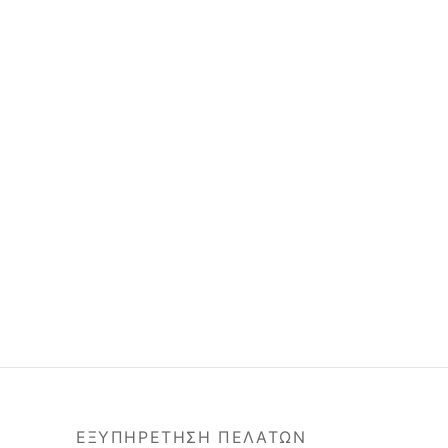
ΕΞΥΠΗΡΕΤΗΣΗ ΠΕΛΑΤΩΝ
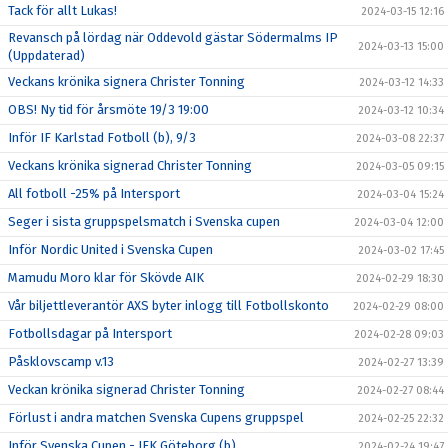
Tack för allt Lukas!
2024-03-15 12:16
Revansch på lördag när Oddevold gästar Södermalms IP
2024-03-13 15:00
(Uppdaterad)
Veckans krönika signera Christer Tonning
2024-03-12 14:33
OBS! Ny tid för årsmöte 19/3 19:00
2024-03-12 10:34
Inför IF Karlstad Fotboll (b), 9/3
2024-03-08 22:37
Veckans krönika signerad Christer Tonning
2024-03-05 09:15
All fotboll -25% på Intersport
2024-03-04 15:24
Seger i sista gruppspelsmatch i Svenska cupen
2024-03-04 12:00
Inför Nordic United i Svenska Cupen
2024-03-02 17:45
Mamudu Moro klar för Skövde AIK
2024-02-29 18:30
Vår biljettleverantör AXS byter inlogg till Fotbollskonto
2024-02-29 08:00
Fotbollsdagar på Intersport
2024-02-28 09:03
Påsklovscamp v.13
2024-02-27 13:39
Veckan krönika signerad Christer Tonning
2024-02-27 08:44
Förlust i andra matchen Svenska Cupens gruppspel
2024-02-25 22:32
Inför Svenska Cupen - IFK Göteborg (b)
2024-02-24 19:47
--*--
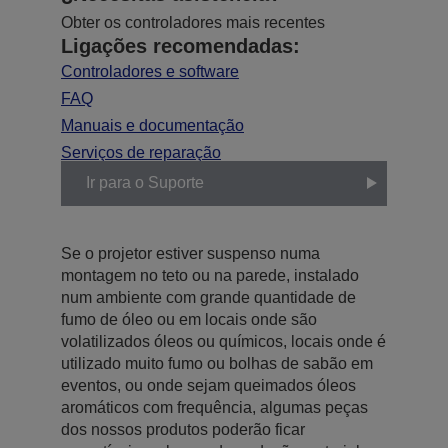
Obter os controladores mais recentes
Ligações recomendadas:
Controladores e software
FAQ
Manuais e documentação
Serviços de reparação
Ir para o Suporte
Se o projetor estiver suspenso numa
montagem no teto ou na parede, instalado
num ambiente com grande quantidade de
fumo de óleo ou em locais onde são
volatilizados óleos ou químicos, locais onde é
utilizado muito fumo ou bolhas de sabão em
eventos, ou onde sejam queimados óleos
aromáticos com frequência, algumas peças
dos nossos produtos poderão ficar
--*--
-- Exercise prompt --
Please give again the lines above between the line holding "(Uppdaterad)" and the line holding "2024-02-24 19:47", inclusive, exactly as they are and with nothing added.

-- Solution for this task --
(Uppdaterad)
Veckans krönika signera Christer Tonning
2024-03-12 14:33
OBS! Ny tid för årsmöte 19/3 19:00
2024-03-12 10:34
Inför IF Karlstad Fotboll (b), 9/3
2024-03-08 22:37
Veckans krönika signerad Christer Tonning
2024-03-05 09:15
All fotboll -25% på Intersport
2024-03-04 15:24
Seger i sista gruppspelsmatch i Svenska cupen
2024-03-04 12:00
Inför Nordic United i Svenska Cupen
2024-03-02 17:45
Mamudu Moro klar för Skövde AIK
2024-02-29 18:30
Vår biljettleverantör AXS byter inlogg till Fotbollskonto
2024-02-29 08:00
Fotbollsdagar på Intersport
2024-02-28 09:03
Påsklovscamp v.13
2024-02-27 13:39
Veckan krönika signerad Christer Tonning
2024-02-27 08:44
Förlust i andra matchen Svenska Cupens gruppspel
2024-02-25 22:32
Inför Svenska Cupen - IFK Göteborg (b)
2024-02-24 19:47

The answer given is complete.